Dario Cataldo ospite a SmartCycling: «Basta puntare il dito verso i corridori!»
Alle prese con il lungo e difficile recupero dopo la caduta dello scorso marzo in Catalogna, il corridore della Trek-Segafredo ha voluto dire la sua sulle polemiche che hanno accompagnato - come ormai consuetudine - il Giro d'Italia
Dopo il terribile incidente di cui è stato vittima nel finale della prima tappa della Volta a Catalunya, Dario Cataldo inizia a rivedere la luce in fondo al tunnel: come ci ha raccontato nel corso dell'ultima puntata di SmartCycling, il corridore abruzzese ha ripreso da qualche giorno le uscite in bicicletta, al termine di un lungo periodo di riabilitazione al centro di fisioterapia di Fabrizio Borra, a Forlì. Una data per il ritorno alle corse ancora non c'è, ma la via intrapresa sembra essere quella giusta.
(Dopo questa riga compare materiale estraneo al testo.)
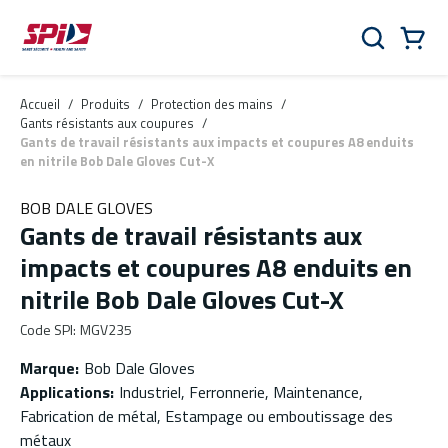
Aller au contenu principal
Skip to menu
Skip to footer
Panier
Rechercher
0 Items
Accueil
/
Produits
/
Protection des mains
/
Gants résistants aux coupures
/
Gants de travail résistants aux impacts et coupures A8 enduits
en nitrile Bob Dale Gloves Cut-X
BOB DALE GLOVES
Gants de travail résistants aux
impacts et coupures A8 enduits en
nitrile Bob Dale Gloves Cut-X
Code SPI
:
MGV235
Marque
:
Bob Dale Gloves
Applications
:
Industriel, Ferronnerie, Maintenance,
Fabrication de métal, Estampage ou emboutissage des
métaux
La frustrazione per l'impossibilità di partecipare all'ultimo Giro d'Italia, che partiva dall'Abruzzo, è stata grande. Proprio sulla Corsa Rosa si è concetrata la seconda parte dell'intervista, con particolare attenzione sulle polemiche che hanno, come sempre, accompagnato le tre settimane di Giro. «Più che perdere tempo a fare polemiche, lo investirei per analizzare ciò che accade nelle tappe», spiega Cataldo. «Ci sono tante fasi che possono apparire noiose, ma che, se osservate con attenzione e spiegate, possono essere molto interessanti. Non c'è comunque nessun obbligo di proporre la diretta integrale per ogni tappa».
A infiammare il dibattito, nelle scorse settimane, è stato soprattutto il taglio della tappa di Crans Montana. Un dibattito che non è piaciuto a Cataldo, perché superficiale e volto esclusivamente a puntare il dito contro i corridori: «L'accusa continua verso i corridori mi ha dato molto fastidio, come mi ha dato fastidio vedere che venivano intervistati solo i 2-3 corridori che non erano d'accordo con quella decisione. Non sono mai state spiegate le motivazioni per cui si arriva a un certo tipo di compromesso», spiega Cataldo, tirando un po' le orecchie all'Associazione dei Ciclisti Professionisti, al netto di un lavoro e un'attenzione ritenute più che valide dal l'esperto corridore della Trek-Segafredo. «Ci sono tante altre condizioni più pericolose, su cui i corridori pongono l'attenzione e, se lo fanno, è perché c'è una motivazione valida. Quando ci troviamo in una situazione più pericolosa del normale e lo facciamo presente, veniamo sempre criticati, veniamo additati come gli sfaticati. Il problema è di chi non capisce una decisione, non di chi la prende».
In chiusura, oltre al pronostico per il prossimo Tour de France, Cataldo ha esposto la propria visione sul ciclismo attuale, molto cambiato rispetto a quando ha iniziato a correre, e sui giovani: «Adesso c'è un livello di stress e di esasperazione nel ciclismo che prima non c'era. In generale, i corridori più giovani sono meno propensi all'ascolto, ma più bravi a guidare la bici, perché già abituati dalle categorie giovanili, e più disposti a dare battaglia dall'inizio delle corse».